Time on My Mind

By Belinda

I picked up an audio book from the library a couple of weeks ago: The War: An Intimate History, 1941-1945 by Geoffrey C. Ward and Ken Burns. Since I started listening to it, it has held me in its grip.

I was born 5 years after the end of World War 2, but it affected my life because it touched and changed my parents' lives so deeply.

I don't think I'll ever stop trying to understand what it was like for them. I'm not sure why it's so important to me--it was, after all, 70 years ago when it all began. I just know that it is; although the more I learn about war the more questions I have to which there seem to be no answers.

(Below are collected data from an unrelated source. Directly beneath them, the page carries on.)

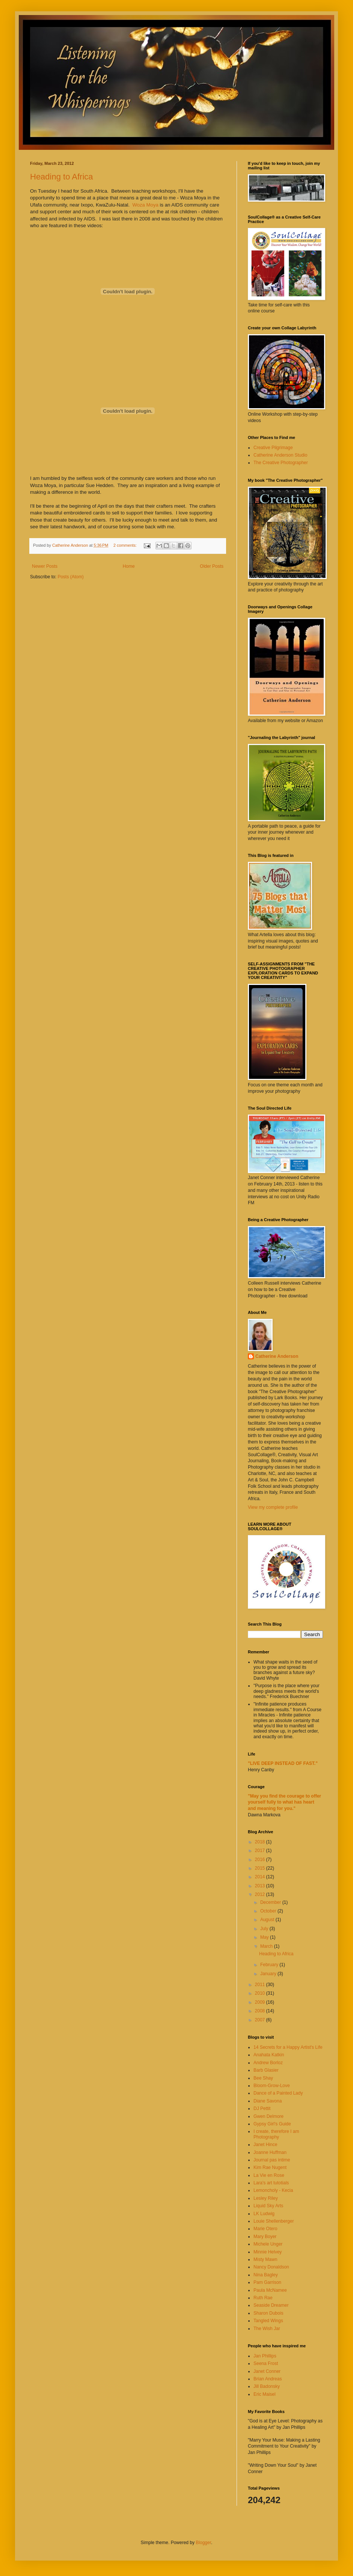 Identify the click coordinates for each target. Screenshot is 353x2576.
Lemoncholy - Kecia (273, 2190)
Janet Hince (265, 2144)
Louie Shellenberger (273, 2221)
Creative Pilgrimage (273, 447)
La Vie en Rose (268, 2175)
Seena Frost (265, 2363)
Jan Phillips (264, 2356)
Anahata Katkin (268, 2054)
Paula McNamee (270, 2290)
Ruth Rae (263, 2297)
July (265, 1928)
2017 (260, 1850)
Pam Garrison (267, 2282)
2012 (260, 1894)
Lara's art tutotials (271, 2182)
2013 (260, 1885)
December (271, 1902)
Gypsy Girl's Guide (272, 2124)
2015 (260, 1868)
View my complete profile (273, 1507)
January (269, 1973)
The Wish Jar (266, 2328)
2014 (260, 1876)
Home (129, 566)
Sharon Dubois (268, 2313)
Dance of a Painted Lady (278, 2093)
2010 (260, 1993)
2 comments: (125, 545)
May (265, 1937)
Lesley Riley (265, 2198)
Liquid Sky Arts (268, 2205)
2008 (260, 2010)
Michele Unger (267, 2244)
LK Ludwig (264, 2213)
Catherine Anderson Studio (280, 455)
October (269, 1911)
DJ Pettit (261, 2108)
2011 (260, 1984)
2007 (260, 2019)
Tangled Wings (268, 2320)
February (269, 1964)
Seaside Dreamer (270, 2305)
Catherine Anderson (276, 1356)
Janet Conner (267, 2371)
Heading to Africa (61, 176)
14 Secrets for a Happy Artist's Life (288, 2047)
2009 (260, 2002)
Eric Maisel (264, 2394)
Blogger (203, 2542)
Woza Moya (145, 205)
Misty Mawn (265, 2259)
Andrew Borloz (268, 2062)
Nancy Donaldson (271, 2267)
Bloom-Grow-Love (271, 2085)
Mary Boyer (264, 2236)
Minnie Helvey (267, 2252)
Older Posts (211, 566)
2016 (260, 1859)
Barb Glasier (266, 2070)
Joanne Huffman (270, 2152)
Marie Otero (265, 2228)
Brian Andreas (267, 2378)
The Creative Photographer (280, 462)
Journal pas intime (271, 2160)
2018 (260, 1842)
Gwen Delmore (268, 2116)
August (268, 1919)
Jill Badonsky (266, 2386)
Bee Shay (263, 2078)
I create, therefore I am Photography (276, 2134)
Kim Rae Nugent (270, 2167)
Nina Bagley (265, 2274)
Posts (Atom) (70, 576)
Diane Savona (267, 2101)
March (267, 1946)
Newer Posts (44, 566)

The book follows the lives of several ordinary Americans through those years. Their experiences are pieced together through journals and letters, one of them the diary of a young American girl in the Philippines who spent the war in a Japanese internment camp.

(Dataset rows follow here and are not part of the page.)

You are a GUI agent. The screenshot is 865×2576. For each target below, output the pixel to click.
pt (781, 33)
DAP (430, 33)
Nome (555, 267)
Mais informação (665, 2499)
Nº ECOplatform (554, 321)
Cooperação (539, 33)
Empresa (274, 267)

Courtships were whirlwind and intense. "You lived your life realizing that you didn't have a lot of time," wrote one young pilot. And that statement captivated my thoughts because at least they realized it.

We live our lives as though we are going to be here forever, but this morning as I sat in church I looked around at the congregation and thought that in 50 years there would be a whole different congregation in the pews. Well, maybe there will be some Burstons, Parkers, Stewarts, Geyers and Furuyas scattered amongst the congregation--but if there are, they will be our grandchildren or their children.

I think it's a good thing to have a sense of how brief this portion of life is. It has to help you focus better on what's important.

And I'm getting more excited about what's next! In our cell group last week we were discussing God's eternalness and how time itself is a human limitation. We are stuck on a linear track, living moment by moment, while God has no such boundary. Past, present and future all seem to have more of a fluid nature and I think that we have no idea how incredible it will be to experience that.

For now, we are here, plodding along, grounded, but it's a very good thing to recognize, as the people in the book could not help but do, that, "You don't have a lot of time."

Do what matters.

Psalm 39:4 (New International Version, ©2010)

4 “Show me, LORD, my life’s end
and the number of my days;
let me know how fleeting my life is.

Psalm 90:12 (New International Version, ©2010)

12 Teach us to number our days,
that we may gain a heart of wisdom.

Comments

I once saw a picture of my father as a young man. There was something so different about his face. It wasn't the presence of 'youth' ... I think it was the fact that this was the only picture I'd seen of my father before he went to war. This was my father, unwounded. Those of us with fathers who fought will never know the men they would have been if they hadn't taken up arms. These men have never been given any 'break' for what they suffered. We honour them publically as heroes and condemn them privately as ... distant, cold, men.
Marilyn said…
I, too, am captivated by stories from the WWII period, and for the same reason, the dynamic that drove decisions and the effects that trickled down to my siblings and me...and beyond. My upbringing was full of tales from those times.

I love where your thoughts have gone, too. The upcoming cell group discussion sounds promising.